25 Januari 2010

» Home » Media Indonesia » Wajar, Rumor Seputar Sri Mulyani

Wajar, Rumor Seputar Sri Mulyani

Rumor atau gosip tidak pernah jatuh dari 'planet luar'; tidak pernah muncul begitu saja tanpa dasar. Tiada asap, tanpa api. Maka, yang mesti ditelusuri adalah 'dasar' atau 'api' itu.

Siapa yang melempar rumor bahwa Sri Mulyani sebentar lagi akan dicopot sebagai menteri keuangan? Bahwa antara Presiden Yudhoyono dan Ketua Umum Golkar Aburizal Bakrie sudah ada kesepakatan untuk mengganti Sri Mulyani?

Sebelum menjawab pertanyaan itu, saya ajak pembaca untuk refreshing apa itu rumor. Per definisi, rumor adalah informasi atau berita yang (a) tidak jelas sumbernya, dan oleh sebab itu (2) kebenarannya tidak bisa dipertanggungjawabkan. Rumor muncul karena dua faktor dominan. Pertama, masalah besar atau penting yang terkait erat dengan kepentingan umum. Kedua, kejelasan mengenai masalah itu masih remang-remang. Maka, timbullah rasa cemas, rasa ingin tahu bagaimana sesungguhnya permasalahan tersebut.
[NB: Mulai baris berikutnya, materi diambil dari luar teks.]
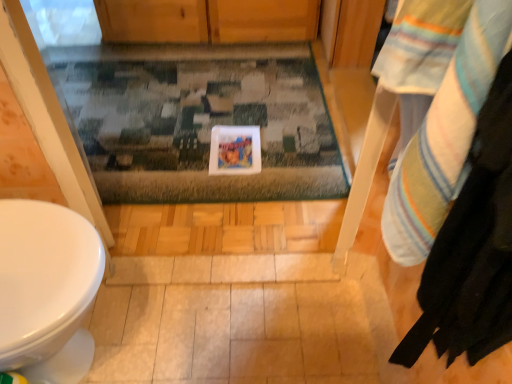 Identify the location of vacant region under multicolored textured rug at center (from a real-world perspective). The image size is (512, 384). (173, 102).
Penyebarluasan rumor akan semakin kencang dan luas seiring dengan (1) makin simpang siurnya 'keadaan' (being) permasalahan itu dan (2) makin penting/urgen masalah tersebut bagi masyarakat luas.

Syahdan, masih menurut teori, jika dua kondisi itu hadir di masyarakat, rumor pun tidak bisa dielakkan. Penyebarnya bisa memiliki berbagai motivasi. Kelompok pertama, mereka yang punya kepentingan dengan substansi rumor. Jika seorang presiden yang sedang sakit tiba-tiba dirumorkan kondisi kesehatannya makin buruk, penyebar rumor boleh jadi adalah orang--dibantu konco-konconya--yang sudah lama berambisi menjadi presiden. Diciptakanlah kondisi agar publik percaya bahwa usia presiden takkan lama lagi.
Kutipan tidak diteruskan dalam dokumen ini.